Engineering Technology Group in Southam has purchased the sales, service and distribution business of Hardinge UK in phase one of a management buyout that aims to “revitalise a great British brand” – Bridgeport.
The group, which represents 10 machine tool brands in the UK, has purchased Hardinge UK’s sales and service business while Hardinge maintains a manufacturing facility in Leicester.

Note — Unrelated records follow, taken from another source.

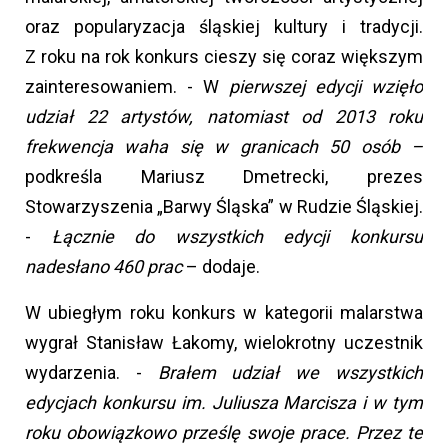
oraz popularyzacja śląskiej kultury i tradycji.
Z roku na rok konkurs cieszy się coraz większym
zainteresowaniem. - W
pierwszej edycji wzięło
udział 22 artystów, natomiast od 2013 roku
frekwencja waha się w granicach 50 osób –
podkreśla Mariusz Dmetrecki, prezes
Stowarzyszenia „Barwy Śląska” w Rudzie Śląskiej.
-
Łącznie do wszystkich edycji konkursu
nadesłano 460 prac
– dodaje.
W ubiegłym roku konkurs w kategorii malarstwa
wygrał Stanisław Łakomy, wielokrotny uczestnik
wydarzenia. -
Brałem udział we wszystkich
edycjach konkursu im. Juliusza Marcisza i w tym
roku obowiązkowo prześlę swoje prace. Przez te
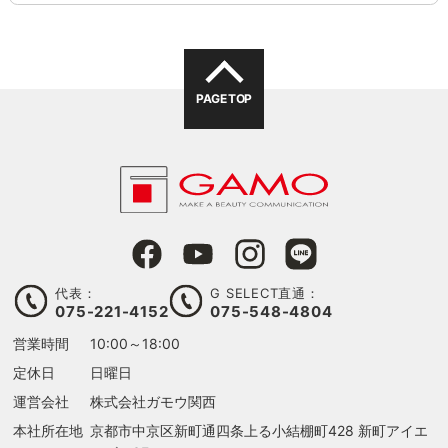
PAGE TOP
代表：
G SELECT直通：
075-221-4152
075-548-4804
営業時間
10:00～18:00
定休日
日曜日
運営会社
株式会社ガモウ関西
本社所在地
京都市中京区新町通四条上る
小結棚町428 新町アイエ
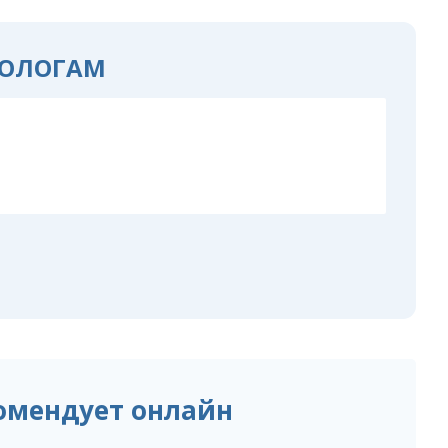
ОЛОГАМ
омендует онлайн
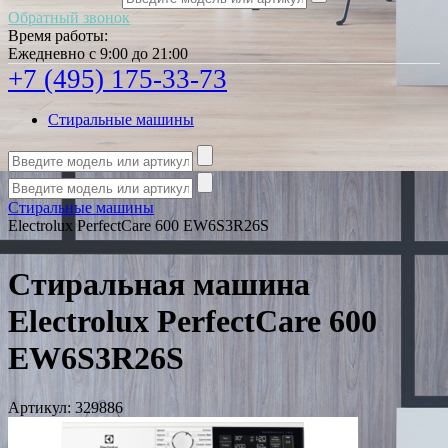
Обратный звонок
Время работы:
Ежедневно с 9:00 до 21:00
+7 (495) 175-33-73
Стиральные машины
Стиральные машины
Electrolux PerfectCare 600 EW6S3R26S
Стиральная машина
Electrolux PerfectCare 600
EW6S3R26S
Артикул:
329886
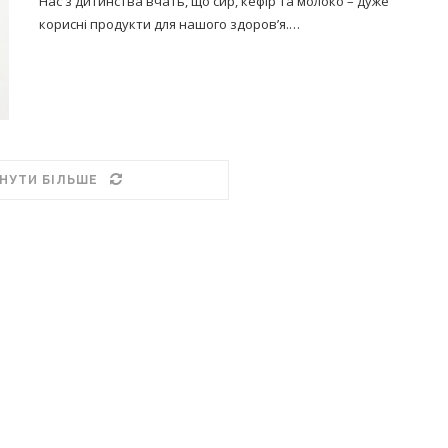
Нас з дитинства вчать, що сир, кефір та молоко – дуже
корисні продукти для нашого здоров’я.…
НУТИ БІЛЬШЕ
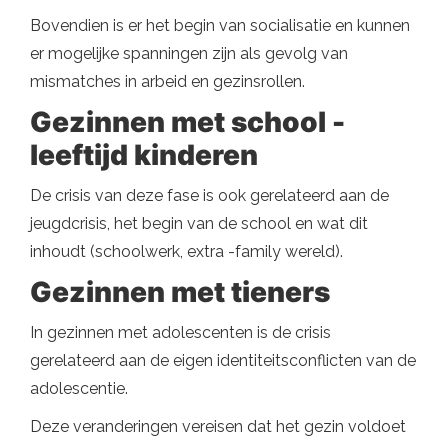
Bovendien is er het begin van socialisatie en kunnen
er mogelijke spanningen zijn als gevolg van
mismatches in arbeid en gezinsrollen.
Gezinnen met school -
leeftijd kinderen
De crisis van deze fase is ook gerelateerd aan de
jeugdcrisis, het begin van de school en wat dit
inhoudt (schoolwerk, extra -family wereld).
Gezinnen met tieners
In gezinnen met adolescenten is de crisis
gerelateerd aan de eigen identiteitsconflicten van de
adolescentie.
Deze veranderingen vereisen dat het gezin voldoet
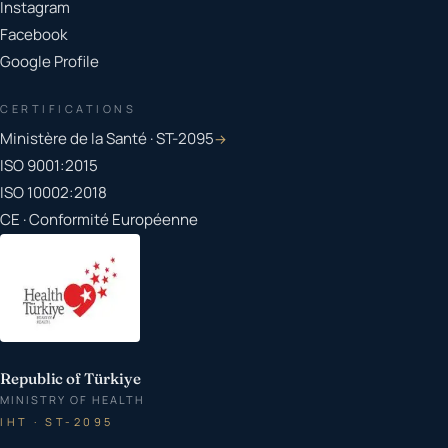
Instagram
Facebook
Google Profile
CERTIFICATIONS
Ministère de la Santé · ST-2095
→
ISO 9001:2015
ISO 10002:2018
CE · Conformité Européenne
Republic of Türkiye
MINISTRY OF HEALTH
IHT · ST-2095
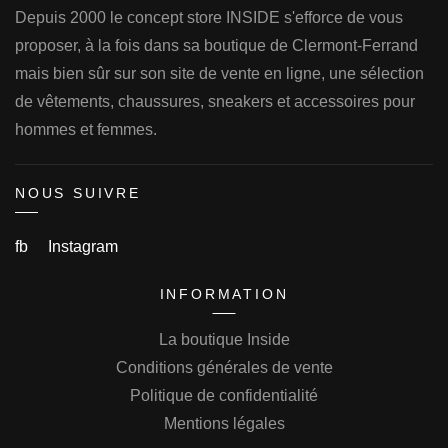
Depuis 2000 le concept store INSIDE s'efforce de vous
proposer, à la fois dans sa boutique de Clermont-Ferrand
mais bien sûr sur son site de vente en ligne, une sélection
de vêtements, chaussures, sneakers et accessoires pour
hommes et femmes.
NOUS SUIVRE
fb
Instagram
INFORMATION
La boutique Inside
Conditions générales de vente
Politique de confidentialité
Mentions légales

Following the deal group sales are forecast to reach £25 million in 2013.
The deal includes ownership of the sales and distribution license for Bridgeport, a machine tool brand acquired by US multinational Hardinge in 2004. Bridgeport has always been a popular brand for lathes in the UK so the group, known as EGT, have badged the deal as “reviving a great British manufacturing name.”
Phase two of the MBO, orchestrated by managing director John Temple, is to buy more assets of the US multinational to establish ETG as the single agent for all aspects of Hardinge and Bridgeport, including the workholding products, in the UK.
ETG says it has very specialised sales engineers who focus on one engineering capability, providing a niche service.
This approach will be continued, but with the additional sales offices and customers of the Hardinge business, ETG now has the backing of a national service network.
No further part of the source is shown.